À parte a solidariedade humana que se manifesta entre as pessoas, sempre que um semelhante é submetido a privações insuportáveis, foi curioso ver como as pessoas se comportaram diante desse seqüestro. Seja pelas lembranças da Democracia Corinthiana , pelas mulheres que até hoje se sentem homenageadas pelo ‘primeiro sutiã’, ou pela celebração à imperfeição e à humildade retratada ao longo de anos pela série de anúncios de Bom Bril, aparentemente materializou-se e tomou contornos o carinho que habitava meio confuso e deformado o inconsciente coletivo dos paulistanos.
Washington vai gostar de saber disso. Muito mais que as dezenas de cartas e bilhetes de gente famosa que decoram algumas paredes de sua casa, ou os prêmios que empilha numa espécie de vitrine depósito em sua agência, Olivetto descobriu que coleciona em muito maior quantidade e intensidade o amor de seus concidadãos. Não há em Cannes, em Nova Iorque ou Mallorca, algo que sequer se pareça com essa sensação de fazer falta a uma comunidade.

No dia em que Olivetto foi seqüestrado, por volta de uma da tarde, recebi um telefonema dele. Reclamava da agenda cheia de compromissos profissionais, reuniões, jantares de negócios, etc… , que ameaçava suas chances de comparecer à festa de quinze anos da TRIP. Me disse que mesmo assim, tentaria dar uma escapada, e aparecer por lá.
Soube do seqüestro em plena festa, através de um de seus sócios.

O Corpo

Desde o começo, me tomou o pensamento, a certeza de que Washington havia passado a vida desenvolvendo sua educação intelectual, deixando aparentemente meio de lado, desde os longínquos tempos em que jogou basquete, a educação física.
Temia que sua vida dedicada cem por cento a imagens, livros, filmes, reuniões, debates, fosse cobrar um preço alto, quando a resistência do corpo se tornasse o ativo mais necessário.

Gigantes acostumados à dureza dos tatames de jiu jitsu ou a séries intermináveis de esforços musculares em academias, foram vistos pela televisão, chorando como bebês, em função da ‘solidão’ do ‘confinamento’ em uma mansão com piscina, refeições variadas e ricas, edredons fofos, aparelhos de ginástica, milk shakes, banhos de sol, e a companhia de uma dezena de semelhantes, inclusive do sexo oposto.

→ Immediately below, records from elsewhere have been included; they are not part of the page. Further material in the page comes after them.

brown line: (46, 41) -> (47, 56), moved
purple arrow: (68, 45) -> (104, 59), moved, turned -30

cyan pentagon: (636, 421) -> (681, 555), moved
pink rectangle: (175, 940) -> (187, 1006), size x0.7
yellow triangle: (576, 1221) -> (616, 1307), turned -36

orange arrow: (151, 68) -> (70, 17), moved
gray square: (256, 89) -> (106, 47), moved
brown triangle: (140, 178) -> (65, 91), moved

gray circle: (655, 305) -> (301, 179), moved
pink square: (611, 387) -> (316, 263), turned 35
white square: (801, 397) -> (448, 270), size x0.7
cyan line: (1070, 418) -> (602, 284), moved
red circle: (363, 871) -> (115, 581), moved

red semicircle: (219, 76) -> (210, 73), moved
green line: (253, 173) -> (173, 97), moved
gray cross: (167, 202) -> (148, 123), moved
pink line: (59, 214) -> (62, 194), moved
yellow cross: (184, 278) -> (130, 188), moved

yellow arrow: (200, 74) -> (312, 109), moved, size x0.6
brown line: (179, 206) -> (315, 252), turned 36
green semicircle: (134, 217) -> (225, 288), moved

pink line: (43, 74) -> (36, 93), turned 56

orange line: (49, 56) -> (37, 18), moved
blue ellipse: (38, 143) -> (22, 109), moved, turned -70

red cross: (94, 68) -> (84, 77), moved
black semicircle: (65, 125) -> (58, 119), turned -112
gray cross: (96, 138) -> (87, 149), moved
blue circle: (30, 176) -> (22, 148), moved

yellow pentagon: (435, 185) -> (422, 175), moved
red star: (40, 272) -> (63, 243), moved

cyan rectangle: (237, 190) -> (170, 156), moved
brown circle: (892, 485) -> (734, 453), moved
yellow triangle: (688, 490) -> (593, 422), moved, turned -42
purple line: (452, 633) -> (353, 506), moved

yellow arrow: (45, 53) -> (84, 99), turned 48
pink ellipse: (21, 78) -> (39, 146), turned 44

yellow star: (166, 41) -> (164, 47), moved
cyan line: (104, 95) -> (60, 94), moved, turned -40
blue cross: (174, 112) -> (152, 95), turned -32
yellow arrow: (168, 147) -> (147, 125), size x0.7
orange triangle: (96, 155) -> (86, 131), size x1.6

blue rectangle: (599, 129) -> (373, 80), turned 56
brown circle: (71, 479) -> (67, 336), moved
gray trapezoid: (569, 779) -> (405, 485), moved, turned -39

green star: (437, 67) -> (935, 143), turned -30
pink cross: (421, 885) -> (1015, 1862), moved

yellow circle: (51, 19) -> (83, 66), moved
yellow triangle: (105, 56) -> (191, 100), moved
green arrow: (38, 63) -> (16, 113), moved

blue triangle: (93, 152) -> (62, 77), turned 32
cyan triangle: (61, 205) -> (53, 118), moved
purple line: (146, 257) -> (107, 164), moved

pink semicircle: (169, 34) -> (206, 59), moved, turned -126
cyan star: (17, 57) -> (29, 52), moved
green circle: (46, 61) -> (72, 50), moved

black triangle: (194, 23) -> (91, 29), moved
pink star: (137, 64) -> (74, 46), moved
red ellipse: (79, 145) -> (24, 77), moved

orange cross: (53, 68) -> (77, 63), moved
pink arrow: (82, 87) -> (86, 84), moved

Preso num cubículo de compensado, também forrado de câmeras, comendo restos, privado de luz solar, ouvindo música à revelia 24 horas por dia, ameaçado por revólveres, imaginando que cada hora poderia ser sua última, e , o que dizem , é o pior, privado dos cigarros, o que todo dependente químico sabe, gera crises de abstinência insuportáveis, Washington ganhou outro prêmio que jamais receberia em uma cerimônia do Clio: a descoberta de uma outra forma de talento que provavelmente nunca sonhou ter. Uma força descomunal.
Para conhecê-la, teve , provavelmente, de descobrir partes de seu corpo, e muito especialmente de sua cabeça, entrando em contato, decodificando e administrando sentimentos de dor, de amor, de fé, e tantos outros que talvez nem imaginasse existirem, e que a maioria de nós nem venha a conhecer.

Washington , agora sim, mostrou o que é ser um Leão da propaganda.